Principle 6: Low Physical Effort: The design can be used efficiently and comfortably and with a minimum of fatigue.
6a. Allow older adult to maintain neutral body position.
DC: Provide main input buttons at the locations where older adults’ hands are in neutral body position.
6b. Use reasonable operating forces.
DC: Take out the physical buttons and instead use large touch buttons. Provide capacitive touchscreen rather than resistive touchscreen that requires more physical force.
6c. Minimize repetitive actions.
DC: Avoid multiple actions (e.g., double tap, split-tap) and use a single tap.
6d. Minimize sustained physical effort.
DC: Take out the physical buttons and instead use touch-buttons. Use tactile icons to navigate the older adults’ fingers to the location of the touch buttons. Use touch buttons that require only single tap.
Principle 7: Size and Space for Approach and Use: Appropriate size and space are provided for approach, reach, manipulation, and use regardless of user’s body size, posture, or mobility.
7a. Provide a clear line of sight to important elements for any seated or standing older adult.

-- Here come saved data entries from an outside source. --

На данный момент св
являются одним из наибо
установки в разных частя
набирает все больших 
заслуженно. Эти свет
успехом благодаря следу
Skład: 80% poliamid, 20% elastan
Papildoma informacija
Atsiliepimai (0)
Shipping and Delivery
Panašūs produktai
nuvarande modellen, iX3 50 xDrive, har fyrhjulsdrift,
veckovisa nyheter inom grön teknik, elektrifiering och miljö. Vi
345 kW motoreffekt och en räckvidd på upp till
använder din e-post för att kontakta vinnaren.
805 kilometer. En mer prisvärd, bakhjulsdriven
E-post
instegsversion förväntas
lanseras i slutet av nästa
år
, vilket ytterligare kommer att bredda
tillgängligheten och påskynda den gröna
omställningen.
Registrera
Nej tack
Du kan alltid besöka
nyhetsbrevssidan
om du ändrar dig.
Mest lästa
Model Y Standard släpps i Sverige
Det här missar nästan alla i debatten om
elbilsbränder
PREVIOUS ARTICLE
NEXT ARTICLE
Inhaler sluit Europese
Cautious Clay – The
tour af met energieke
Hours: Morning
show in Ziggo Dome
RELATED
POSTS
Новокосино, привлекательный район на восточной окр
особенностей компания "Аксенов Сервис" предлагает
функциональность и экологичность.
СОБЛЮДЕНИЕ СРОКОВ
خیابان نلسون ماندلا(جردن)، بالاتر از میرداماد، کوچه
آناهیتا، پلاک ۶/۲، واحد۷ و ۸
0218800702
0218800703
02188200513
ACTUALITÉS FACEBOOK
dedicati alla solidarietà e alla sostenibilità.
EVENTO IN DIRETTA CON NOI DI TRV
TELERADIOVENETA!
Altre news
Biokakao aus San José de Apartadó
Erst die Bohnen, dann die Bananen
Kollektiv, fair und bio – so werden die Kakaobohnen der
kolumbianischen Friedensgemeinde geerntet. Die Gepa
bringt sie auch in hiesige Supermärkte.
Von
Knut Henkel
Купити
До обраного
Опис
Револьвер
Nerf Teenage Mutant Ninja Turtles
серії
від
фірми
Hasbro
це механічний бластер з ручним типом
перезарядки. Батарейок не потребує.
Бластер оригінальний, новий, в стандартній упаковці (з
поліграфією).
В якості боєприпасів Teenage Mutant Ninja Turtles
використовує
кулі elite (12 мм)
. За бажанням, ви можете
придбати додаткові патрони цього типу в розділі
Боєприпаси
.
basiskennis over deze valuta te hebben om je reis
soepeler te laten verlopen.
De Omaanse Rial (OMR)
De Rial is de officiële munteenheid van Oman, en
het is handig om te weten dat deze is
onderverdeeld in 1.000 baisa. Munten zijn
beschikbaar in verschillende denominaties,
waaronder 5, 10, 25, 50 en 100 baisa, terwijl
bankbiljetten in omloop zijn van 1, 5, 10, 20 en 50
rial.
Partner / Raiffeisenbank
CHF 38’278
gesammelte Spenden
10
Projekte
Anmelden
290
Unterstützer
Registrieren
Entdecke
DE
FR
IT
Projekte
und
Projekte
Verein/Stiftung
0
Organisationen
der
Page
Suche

DC: Place the important information (questions, referendum content, etc.) at the center of the screen. Provide adjustable height of the tablet stand for any seated or standing older adults.
7b. Make reach to all components comfortable for any seated or standing older adult.
DC: Make a tablet detachable from the stand. Provide tilted tablet stand for any seated or standing user.
7c. Accommodate variations in hand and grip size.
DC: Use large touch buttons and large tactile icons on the cover of the screen. Provide sufficient space between buttons for different size of fingers and grip.
7d. Provide adequate space for use of assistive devices or personal assistance.
DC: Use large touch buttons that can be activated using the assistive devices.